Example 3: Same as Example 2 but only females between 10 and 40 years are exposed to vaccine X.

Conclusion

OE analyses are useful to strengthen safety signals, especially when rapid conclusions about the safety of a vaccine are needed and when the event of interest is short term and acute. However, these analyses rely on a number of assumptions, and these assumptions must be clearly described. Their impact on the qualitative conclusion of the analysis should be investigated through uncertainty analyses.

Conflicts of Interest

O. M., L. V. H. and V. B. are all employees of the GSK group of companies. L. V. H. and V.B. also own restricted shares in the GSK group of companies as part of their employee remuneration.

Observed‐to‐expected analyses are used to refine safety signals, especially for vaccines and when the event of interest is short‐term and acute.

In OE analyses, the observed is calculated from a spontaneous reporting system and compared with the expected calculated, based on background incidence rates from independent sources.

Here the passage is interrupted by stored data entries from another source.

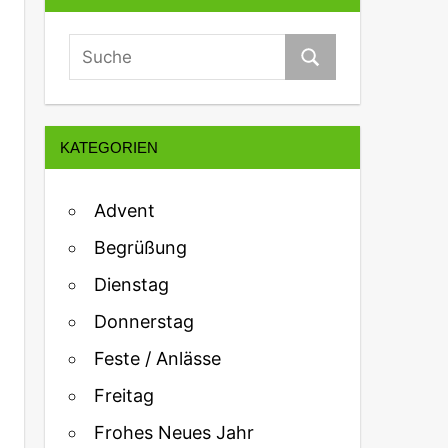
KATEGORIEN
Advent
Begrüßung
Dienstag
Donnerstag
Feste / Anlässe
Freitag
Frohes Neues Jahr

The core principle is to estimate the expected number of coincidental cases, under the null hypothesis of no association with the vaccine, and compare with the number of cases actually reported.

Conclusions of OE analyses are relying on a lot of assumptions.

Simulations can be conducted to estimate how assumptions' violations could affect the conclusions of the OE analysis. These simulations can be represented in a visual framework that enables independent reviewers to draw their own conclusions independently from original assumptions.

Contributorship

All authors meet ICMJE criteria, they have contributed to the development of OE methodology, as well as writing and approval of the manuscript.

Funding

GlaxoSmithKline Biologicals SA funded all costs associated with the development and the publishing of the present manuscript.

Age group (years)	Stratified background incidence rate for females and event Y (per 100,000 person‐years)	Coverage	Person‐time at risk (100 000 person‐years)	Expected number of cases of event Y
[10–25[	4.5	80%	5.75 * 0.8 = 4.6	4.5 * 4.6 = 20.7
[25–40]	2.3	20%	5.75*0.2 = 1.15	2.3 * 1.15 = 2.6

The total expected number of cases of event Y: 20.7 + 2.6 = 23.3.